Closed HoangPhong12 closed 6 years ago

HoangPhong12 commented 6 years ago

I'm trying your code and it's working, but when buffer is full, receive data is split into 2 message. Eg: I want transmit message "123456789" when buffer is full, receive data are "12345" and "6789". How can I fix it?

akospasztor commented 6 years ago

This is not an error, this is how the DMA works.

Let's imagine that you have a DMA buffer of 100 bytes. The first message has 40 bytes, you receive & process it. The DMA will have 60 free bytes after the first message. You can technically reset the DMA to clear the buffer and reset the DMA hardware counter, but this is not advised because you can lose data.

Let's imagine the second message consists of 80 bytes. The DMA buffer gets full after 60 received bytes, an IT will be generated that the DMA buffer is full. Then the MCU automatically resets the DMA HW counter (because it's configured in circular mode) and starts receiving the remaining 20 bytes. After that, an UART IDLE IT will be generated and you can process the rest of the message. So yes, this message is technically it is split into two chunks. However, this is a necessary approach, since we assumed that we have no clue about the incoming message size and frequency.

Let's imagine the scenario when there is a burst of 500 incoming bytes while the DMA buffer consists of only 100 bytes. This method still works, because it's guaranteed that you will receive the whole message without any data loss, although the received message will consist of 5x 100 bytes of chunks.

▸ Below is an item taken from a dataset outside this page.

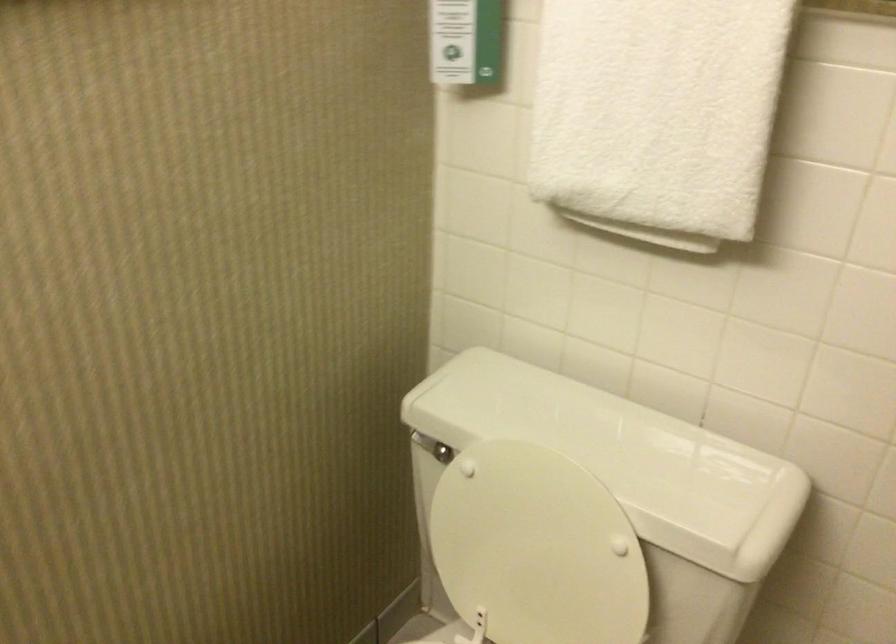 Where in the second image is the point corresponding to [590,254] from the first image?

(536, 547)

This method of course can be further improved if we have knowledge about the sizes and frequency of incoming messages. For example, if you have a DMA buffer of 100 bytes and if you can guarantee that incoming messages never exceed 100 bytes, then you can disable the data processing after the Rx Complete event and wait for the next UART IDLE event to put together the two chunks. Again, this will only work correctly without data loss if you guarantee that incoming messages do not exceed 100 bytes and you can safely process the chunks into one until the next message.

PS: you can read my comments in the main.c file to have better understanding how this code works.